Showing posts with label whittier. Show all posts
Showing posts with label whittier. Show all posts

Monday, June 1, 2009

my second day on the bike

it just occurred to me that i should probably name my bike so i can stop calling it "the bike." do mothers call their babies "it"? only the bad ones. so i'll keep my mind peeled for a name. so far i could call it Ball Buster, since that's what it's been doing to me for 2 days now.

anyhow, today is monday and the real test is, how am i going to do during the work week? you see, my after work time is divided between napping, eating, and dicking around on the computer for hours. i hardly have time for a bike ride. so today after work, guess what?! i was soooo looking forward to a bike ride. yes, i was tired, but determined. so i put on my workout clothes, set up some new playlists, and rode off into the sunset. oh man was it a relief. what a true stress reliever. not quite as fulfilling as some other physical stress relievers, but damn close.

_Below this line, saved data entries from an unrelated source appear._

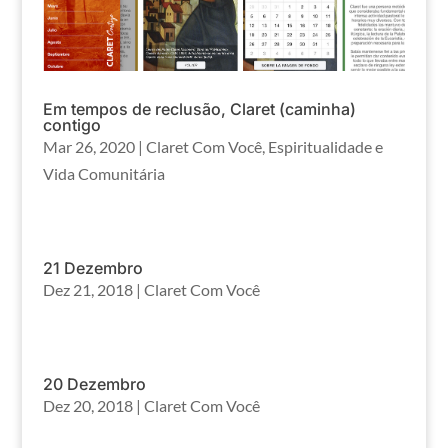
Em tempos de reclusão, Claret (caminha)
contigo
Mar 26, 2020
|
Claret Com Você
,
Espiritualidade e
Vida Comunitária
21 Dezembro
Dez 21, 2018
|
Claret Com Você
20 Dezembro
Dez 20, 2018
|
Claret Com Você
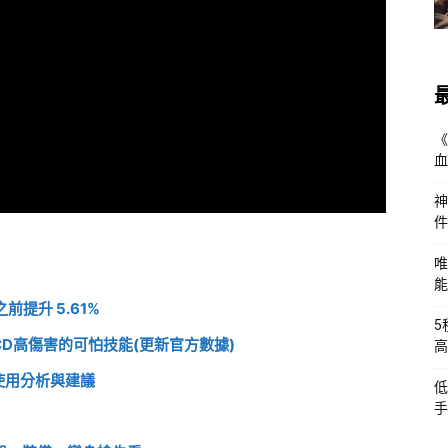
《
血
神
件
唯
能
提升 5.61%
5
D高傷害的可怕技能(更新官方數據)
高
使用分析與建議
低
手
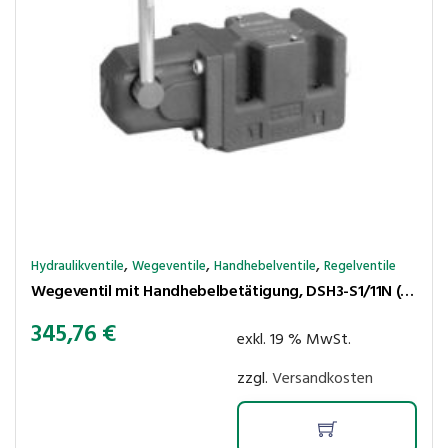
,
,
,
Hydraulikventile
Wegeventile
Handhebelventile
Regelventile
Wegeventil mit Handhebelbetätigung, DSH3-S1/11N (NG06 / CETOP 3)
345,76
€
exkl. 19 % MwSt.
zzgl.
Versandkosten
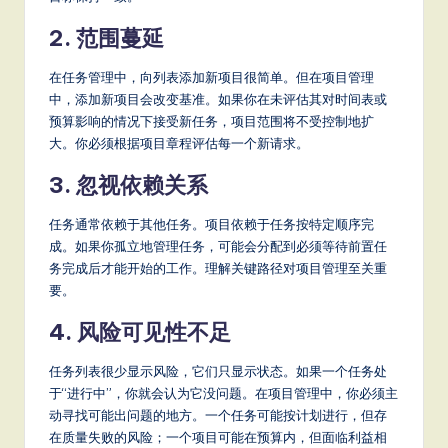
2. 范围蔓延
在任务管理中，向列表添加新项目很简单。但在项目管理
中，添加新项目会改变基准。如果你在未评估其对时间表或
预算影响的情况下接受新任务，项目范围将不受控制地扩
大。你必须根据项目章程评估每一个新请求。
3. 忽视依赖关系
任务通常依赖于其他任务。项目依赖于任务按特定顺序完
成。如果你孤立地管理任务，可能会分配到必须等待前置任
务完成后才能开始的工作。理解关键路径对项目管理至关重
要。
4. 风险可见性不足
任务列表很少显示风险，它们只显示状态。如果一个任务处
于“进行中”，你就会认为它没问题。在项目管理中，你必须主
动寻找可能出问题的地方。一个任务可能按计划进行，但存
在质量失败的风险；一个项目可能在预算内，但面临利益相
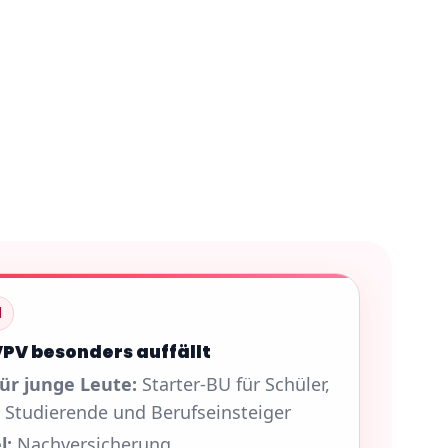
l
VPV besonders auffällt
für junge Leute:
Starter-BU für Schüler,
, Studierende und Berufseinsteiger
l:
Nachversicherung,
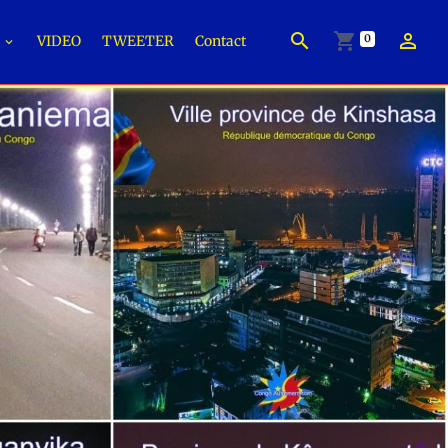
0
É
VIDEO
TWEETER
Contact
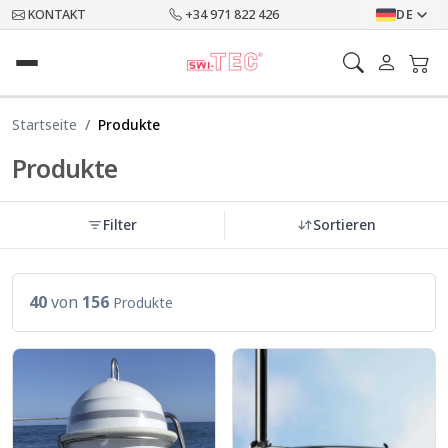
KONTAKT
+34 971 822 426
DE
Startseite
Produkte
Produkte
Filter
Sortieren
40
von
156
Produkte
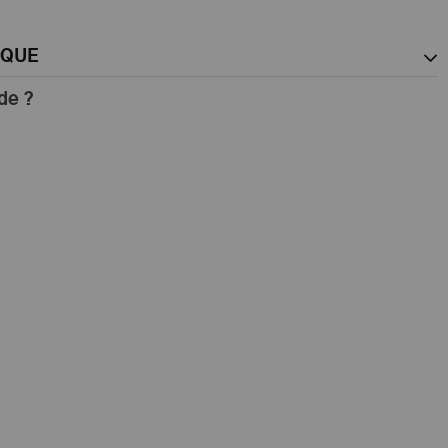
RQUE
de ?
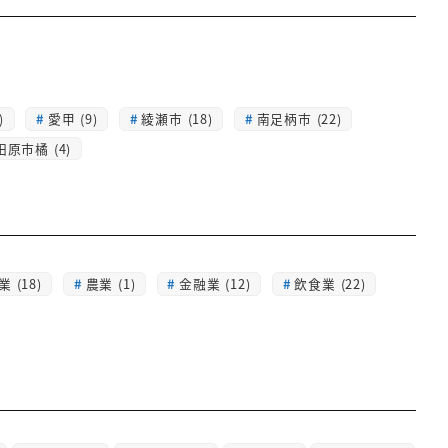
)
愛甲 (9)
綾瀬市 (18)
南足柄市 (22)
田原市橘 (4)
 (18)
農業 (1)
金融業 (12)
飲食業 (22)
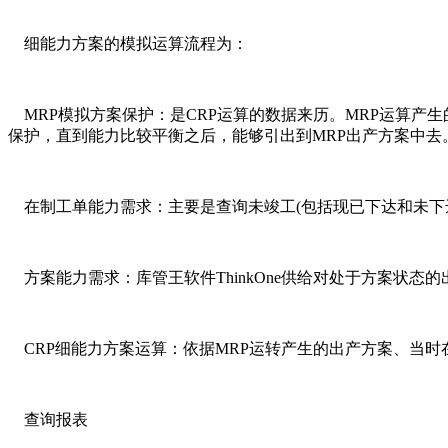
细能力方案的模拟运算流程为：
MRP模拟方案保护：是CRP运算的数据来历。MRP运算产
保护，直到能力比较平衡之后，能够引出到MRP出产方案中去
在制工单能力需求：主要是查询未竣工(包括现已下达和未下
方案能力需求：库管王软件ThinkOne供给对处于方案状态
CRP细能力方案运算：依据MRP运转产生的出产方案、当时
查询报表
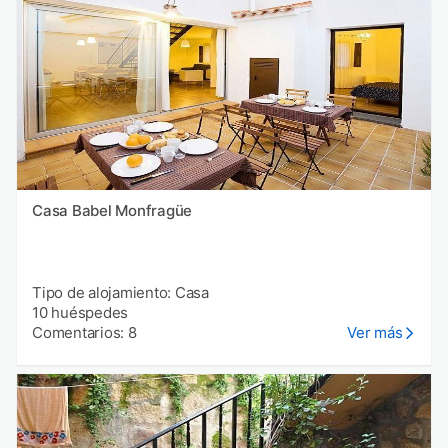
Casa Babel Monfragüe
Tipo de alojamiento: Casa
10 huéspedes
Comentarios: 8
Ver más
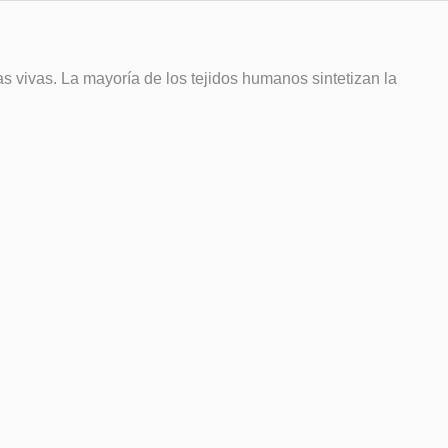
 vivas. La mayoría de los tejidos humanos sintetizan la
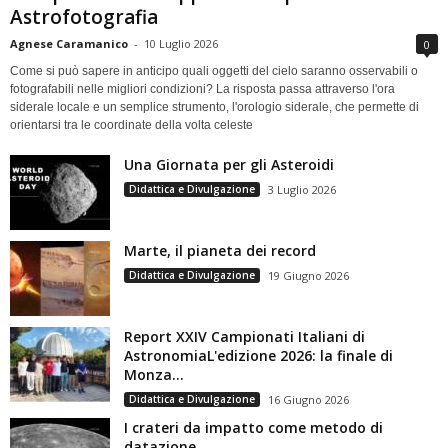
Astrofotografia
Agnese Caramanico
-
10 Luglio 2026
0
Come si può sapere in anticipo quali oggetti del cielo saranno osservabili o
fotografabili nelle migliori condizioni? La risposta passa attraverso l'ora
siderale locale e un semplice strumento, l'orologio siderale, che permette di
orientarsi tra le coordinate della volta celeste
Una Giornata per gli Asteroidi
Didattica e Divulgazione
3 Luglio 2026
Marte, il pianeta dei record
Didattica e Divulgazione
19 Giugno 2026
Report XXIV Campionati Italiani di
AstronomiaL'edizione 2026: la finale di
Monza...
Didattica e Divulgazione
16 Giugno 2026
I crateri da impatto come metodo di
datazione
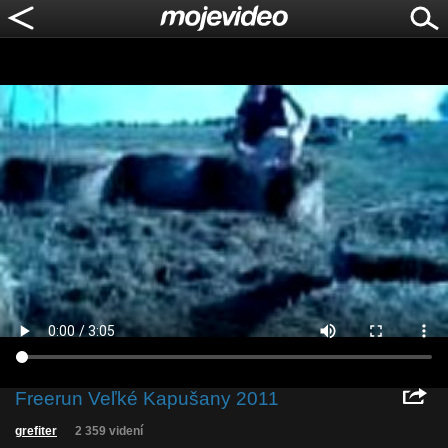
Freerun Veľké Kapušany 2011
grefiter
2 359 videní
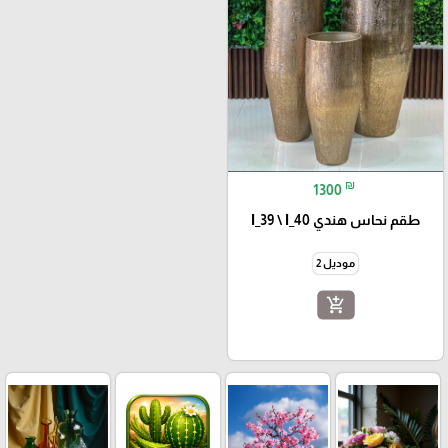
₪
1300
طقم نحاس هندي I_39 \ I_40
موديل 2
add_shopping_cart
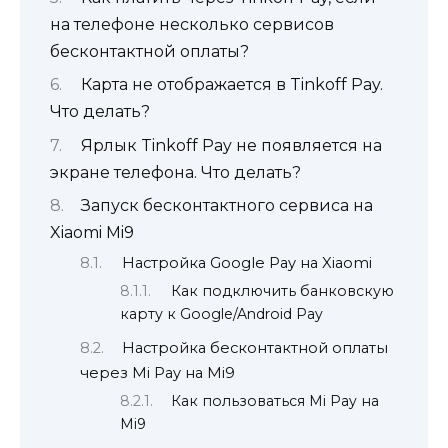
на телефоне несколько сервисов
бесконтактной оплаты?
Карта не отображается в Tinkoff Pay.
Что делать?
Ярлык Tinkoff Pay не появляется на
экране телефона. Что делать?
Запуск бесконтактного сервиса на
Xiaomi Mi9
Настройка Google Pay на Xiaomi
Как подключить банковскую
карту к Google/Android Pay
Настройка бесконтактной оплаты
через Mi Pay на Mi9
Как пользоваться Mi Pay на
Mi9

so yesterday i just sorta rode around close by to get a grip. i felt like jello. like a virgin. today, i decided to check out this trail called Greenway here in whittier that i've heard so much about. and good lord was it beautiful. i will mos def take pictures of my own and post them. i was overwhelmed with how beautiful the trail was. the bike roads, the plants, but mostly i was taken aback by the amount of people there. they were all so happy walking, running, riding, skateboarding, and walking their dogs that i was suddenly very aware of where i was. we're not in san francisco anymore toto. they were brown, young, middle aged, old, white, single, coupled, married, with kids, with babies, with friends. it was such a community. and everyone had positive energy coming out of them with every exhale that i felt like i was inhaling their energy. it was just beautiful. i thought i was gonna be alone on this road to nowhere. as per usual. instead, as it turns out, i was joining a community. it feels good to belong to something good.